**Task description:**
Word for word, the data below must be repeated in full; no picture is to be included.

▽

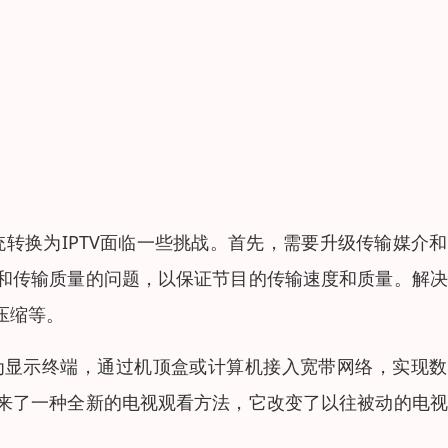
统转换为IPTV面临一些挑战。首先，需要升级传输媒介
和传输质量的问题，以保证节目的传输速度和质量。解决
压缩等。
作为显示终端，通过机顶盒或计算机接入宽带网络，实现
来了一种全新的电视观看方法，它改变了以往被动的电视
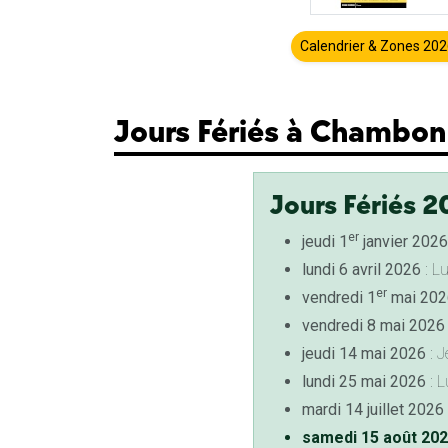
Calendrier & Zones 20
Jours Fériés à Chambon
Jours Fériés 2
er
jeudi 1
janvier 2026
lundi 6 avril 2026
: L
er
vendredi 1
mai 202
vendredi 8 mai 2026
jeudi 14 mai 2026
: J
lundi 25 mai 2026
: L
mardi 14 juillet 2026
samedi 15 août 20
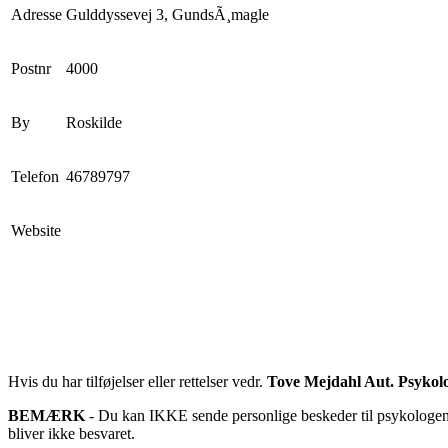
Adresse
Gulddyssevej 3, GundsÃ¸magle
Postnr
4000
By
Roskilde
Telefon
46789797
Website
Hvis du har tilføjelser eller rettelser vedr.
Tove Mejdahl Aut. Psykol
BEMÆRK
- Du kan IKKE sende personlige beskeder til psykologen d
bliver ikke besvaret.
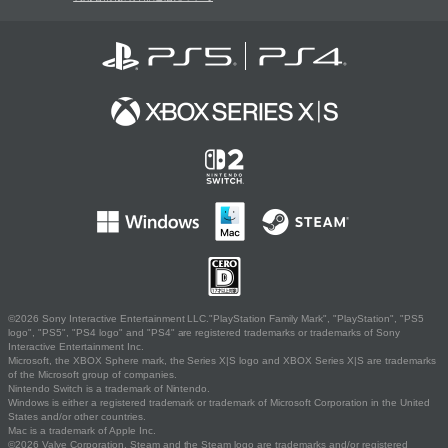
©2026 Sony Interactive Entertainment LLC."PlayStation Family Mark", "PlayStation", "PS5
logo", "PS5", "PS4 logo" and "PS4" are registered trademarks or trademarks of Sony
Interactive Entertainment Inc.
Microsoft, the XBOX Sphere mark, the Series X|S logo and XBOX Series X|S are trademarks
of the Microsoft group of companies.
Nintendo Switch is a trademark of Nintendo.
Windows is either a registered trademark or trademark of Microsoft Corporation in the United
States and/or other countries.
Mac is a trademark of Apple Inc.
©2026 Valve Corporation. Steam and the Steam logo are trademarks and/or registered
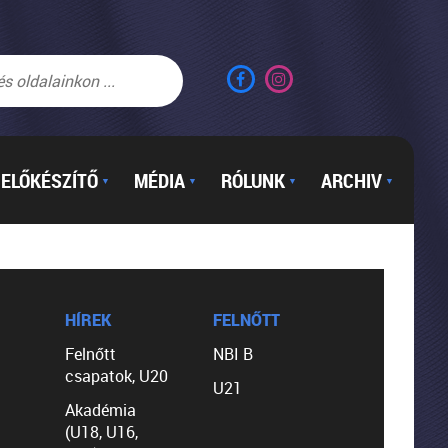
ELŐKÉSZÍTŐ
MÉDIA
RÓLUNK
ARCHIV
▼
▼
▼
▼
HÍREK
FELNŐTT
Felnőtt
NBI B
csapatok, U20
U21
Akadémia
(U18, U16,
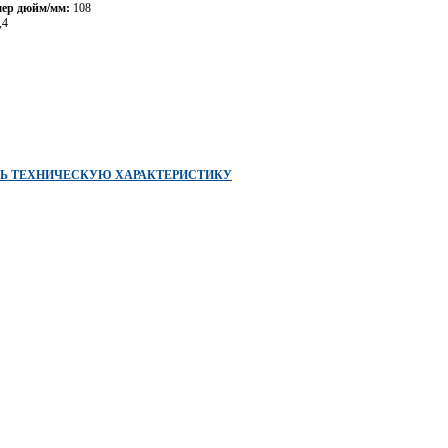
ер дюйм/мм:
108
,4
ТЬ ТЕХНИЧЕСКУЮ ХАРАКТЕРИСТИКУ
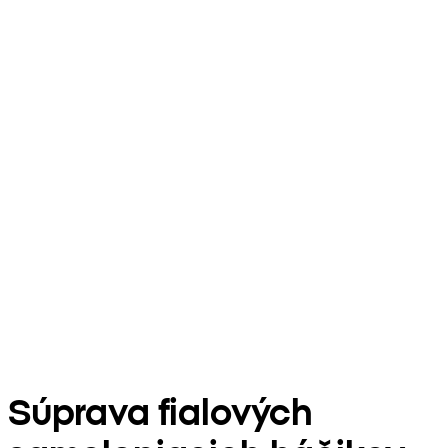
Súprava fialových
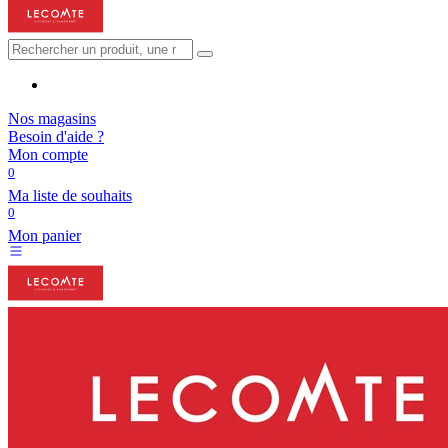
Nos magasins
Besoin d'aide ?
Mon compte
0
Ma liste de souhaits
0
Mon panier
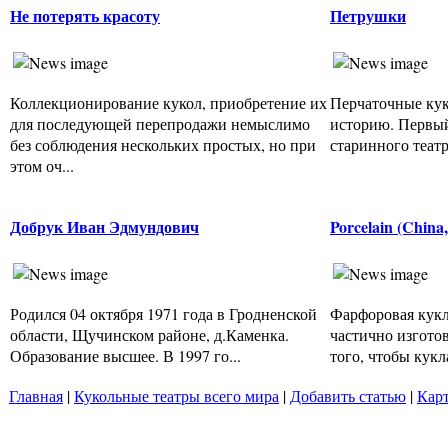
Не потерять красоту
Петрушки
Коллекционирование кукол, приобретение их
Перчаточные ку
для последующей перепродажи немыслимо
историю. Первы
без соблюдения нескольких простых, но при
старинного театр
этом оч...
Добрук Иван Эдмундович
Porcelain (China
Родился 04 октября 1971 года в Гродненской
Фарфоровая кукл
области, Щучинском районе, д.Каменка.
частично изгото
Образование высшее. В 1997 го...
того, чтобы кукла
Главная
|
Кукольные театры всего мира
|
Добавить статью
|
Карт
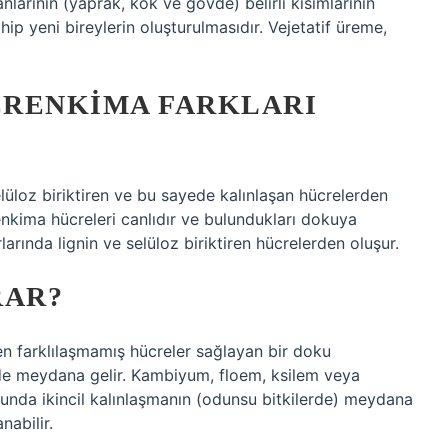
anlarının (yaprak, kök ve gövde) belirli kısımlarının
ahip yeni bireylerin oluşturulmasıdır. Vejetatif üreme,
ERENKIMA FARKLARI
elüloz biriktiren ve bu sayede kalınlaşan hücrelerden
nkima hücreleri canlıdır ve bulundukları dokuya
larında lignin ve selüloz biriktiren hücrelerden oluşur.
RAR?
en farklılaşmamış hücreler sağlayan bir doku
ede meydana gelir. Kambiyum, floem, ksilem veya
da ikincil kalınlaşmanın (odunsu bitkilerde) meydana
nabilir.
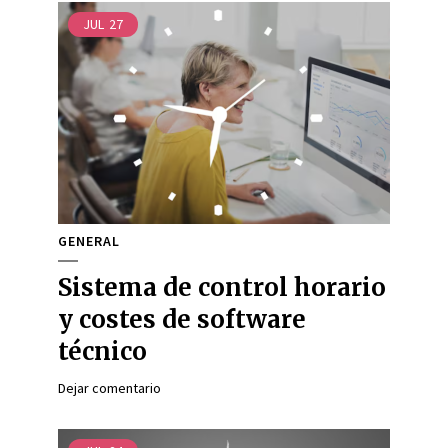
JUL
27
GENERAL
Sistema de control horario
y costes de software
técnico
Dejar comentario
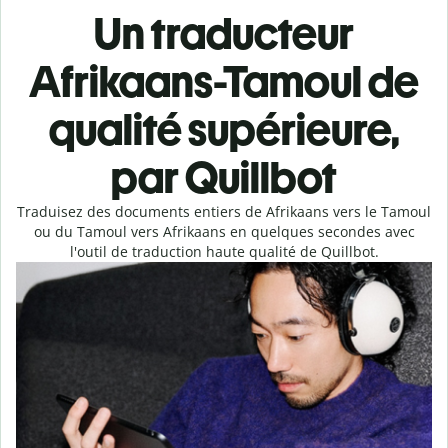
Un traducteur
Afrikaans-Tamoul de
qualité supérieure,
par Quillbot
Traduisez des documents entiers de Afrikaans vers le Tamoul
ou du Tamoul vers Afrikaans en quelques secondes avec
l'outil de traduction haute qualité de Quillbot.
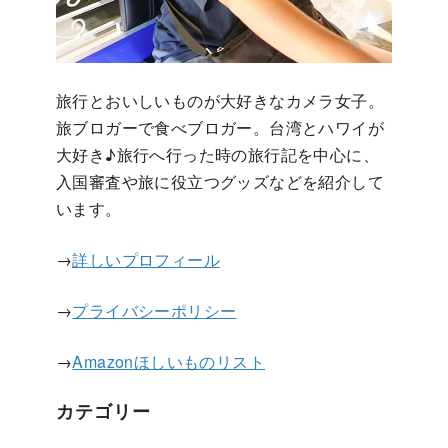
旅行とおいしいものが大好きなカメラ女子。
旅ブロガーで食べブロガー。台湾とハワイが
大好き♪旅行へ行った時の旅行記を中心に、
入国審査や旅に役立つグッズなどを紹介して
います。
→
詳しいプロフィール
→
プライバシーポリシー
→
Amazonほしいものリスト
カテゴリー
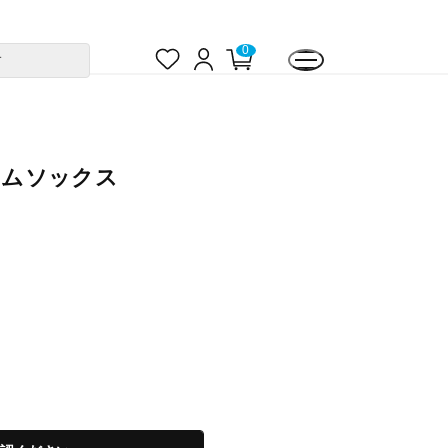
お
ロ
カ
0
す
気
グ
ー
に
イ
ト
入
ン
ペ
り
ー
ジ
ホームソックス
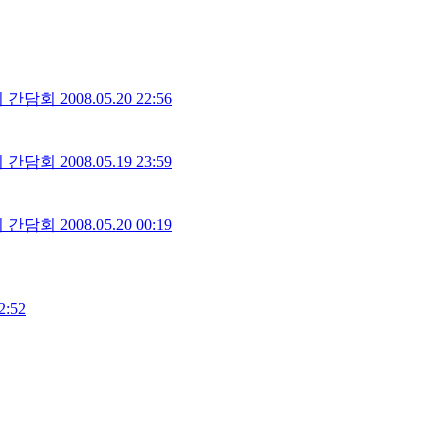
의 간담회
2008.05.20 22:56
의 간담회
2008.05.19 23:59
의 간담회
2008.05.20 00:19
2:52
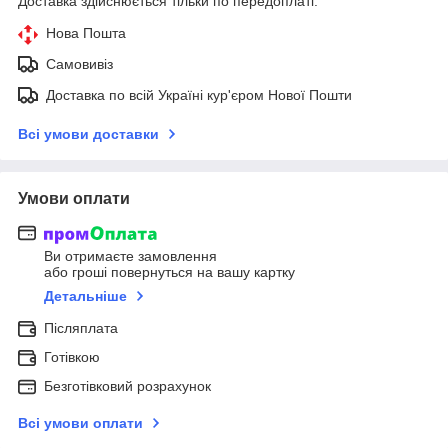
Доставка здійснюється тільки по передоплаті.
Нова Пошта
Самовивіз
Доставка по всій Україні кур'єром Нової Пошти
Всі умови доставки
Умови оплати
Ви отримаєте замовлення
або гроші повернуться на вашу картку
Детальніше
Післяплата
Готівкою
Безготівковий розрахунок
Всі умови оплати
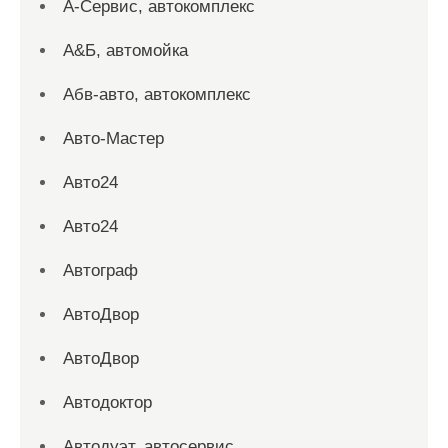
А-Сервис, автокомплекс
А&Б, автомойка
Абв-авто, автокомплекс
Авто-Мастер
Авто24
Авто24
Автограф
АвтоДвор
АвтоДвор
Автодоктор
Автодуэт, автосервис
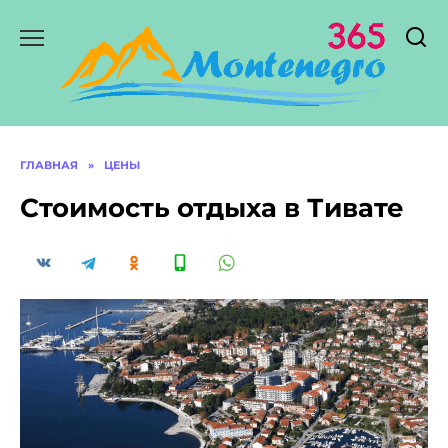
Перейти
к
содержанию
ГЛАВНАЯ
»
ЦЕНЫ
Стоимость отдыха в Тивате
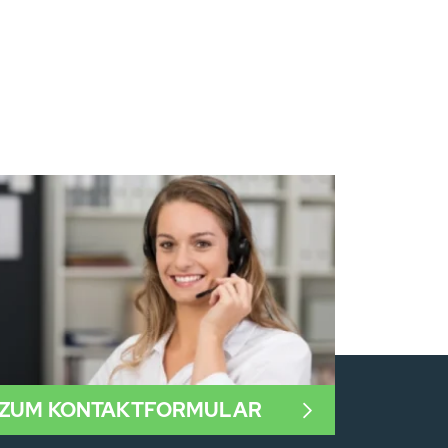
ZUM KONTAKTFORMULAR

△

**Answer space:**
统转换为IPTV面临一些挑战。首先，需要升级传输媒介
和传输质量的问题，以保证节目的传输速度和质量。解决
压缩等。
作为显示终端，通过机顶盒或计算机接入宽带网络，实现
来了一种全新的电视观看方法，它改变了以往被动的电视
Calendrier & Zones 20
Jours Fériés à Chambon
Jours Fériés 2
er
jeudi 1
janvier 2026
lundi 6 avril 2026
: L
er
vendredi 1
mai 202
vendredi 8 mai 2026
jeudi 14 mai 2026
: J
lundi 25 mai 2026
: L
mardi 14 juillet 2026
samedi 15 août 20
Adresse
Gulddyssevej 3, GundsÃ¸magle
Postnr
4000
By
Roskilde
Telefon
46789797
Website
Hvis du har tilføjelser eller rettelser vedr.
Tove Mejdahl Aut. Psykol
BEMÆRK
- Du kan IKKE sende personlige beskeder til psykologen d
bliver ikke besvaret.
©2026 Sony Interactive Entertainment LLC."PlayStation Family Mark", "PlayStation", "PS5
logo", "PS5", "PS4 logo" and "PS4" are registered trademarks or trademarks of Sony
Interactive Entertainment Inc.
Microsoft, the XBOX Sphere mark, the Series X|S logo and XBOX Series X|S are trademarks
of the Microsoft group of companies.
Nintendo Switch is a trademark of Nintendo.
Windows is either a registered trademark or trademark of Microsoft Corporation in the United
States and/or other countries.
Mac is a trademark of Apple Inc.
©2026 Valve Corporation. Steam and the Steam logo are trademarks and/or registered
ELŐKÉSZÍTŐ
MÉDIA
RÓLUNK
ARCHIV
▼
▼
▼
▼
HÍREK
FELNŐTT
Felnőtt
NBI B
csapatok, U20
U21
Akadémia
(U18, U16,
ер дюйм/мм:
108
,4
ТЬ ТЕХНИЧЕСКУЮ ХАРАКТЕРИСТИКУ
Súprava fialových
Nos magasins
Besoin d'aide ?
Mon compte
0
Ma liste de souhaits
0
Mon panier
Не потерять красоту
Петрушки
Коллекционирование кукол, приобретение их
Перчаточные ку
для последующей перепродажи немыслимо
историю. Первы
без соблюдения нескольких простых, но при
старинного театр
этом оч...
Добрук Иван Эдмундович
Porcelain (China
Родился 04 октября 1971 года в Гродненской
Фарфоровая кукл
области, Щучинском районе, д.Каменка.
частично изгото
Образование высшее. В 1997 го...
того, чтобы кукла
Главная
|
Кукольные театры всего мира
|
Добавить статью
|
Карт
anlarının (yaprak, kök ve gövde) belirli kısımlarının
ahip yeni bireylerin oluşturulmasıdır. Vejetatif üreme,
ERENKIMA FARKLARI
elüloz biriktiren ve bu sayede kalınlaşan hücrelerden
nkima hücreleri canlıdır ve bulundukları dokuya
larında lignin ve selüloz biriktiren hücrelerden oluşur.
RAR?
en farklılaşmamış hücreler sağlayan bir doku
ede meydana gelir. Kambiyum, floem, ksilem veya
da ikincil kalınlaşmanın (odunsu bitkilerde) meydana
nabilir.
JUL
27
GENERAL
Sistema de control horario
y costes de software
técnico
Dejar comentario
Un traducteur
Afrikaans-Tamoul de
qualité supérieure,
par Quillbot
Traduisez des documents entiers de Afrikaans vers le Tamoul
ou du Tamoul vers Afrikaans en quelques secondes avec
l'outil de traduction haute qualité de Quillbot.
旅行とおいしいものが大好きなカメラ女子。
旅ブロガーで食べブロガー。台湾とハワイが
大好き♪旅行へ行った時の旅行記を中心に、
入国審査や旅に役立つグッズなどを紹介して
います。
→
詳しいプロフィール
→
プライバシーポリシー
→
Amazonほしいものリスト
カテゴリー
お
ロ
カ
0
す
気
グ
ー
に
イ
ト
入
ン
ペ
り
ー
ジ
ホームソックス
의 간담회
2008.05.20 22:56
의 간담회
2008.05.19 23:59
의 간담회
2008.05.20 00:19
2:52
Доставка здійснюється тільки по передоплаті.
Нова Пошта
Самовивіз
Доставка по всій Україні кур'єром Нової Пошти
Всі умови доставки
Умови оплати
Ви отримаєте замовлення
або гроші повернуться на вашу картку
Детальніше
Післяплата
Готівкою
Безготівковий розрахунок
Всі умови оплати
А-Сервис, автокомплекс
А&Б, автомойка
Абв-авто, автокомплекс
Авто-Мастер
Авто24
Авто24
Автограф
АвтоДвор
АвтоДвор
Автодоктор
Автодуэт, автосервис
Перейти
к
содержанию
ГЛАВНАЯ
»
ЦЕНЫ
Стоимость отдыха в Тивате
ZUM KONTAKTFORMULAR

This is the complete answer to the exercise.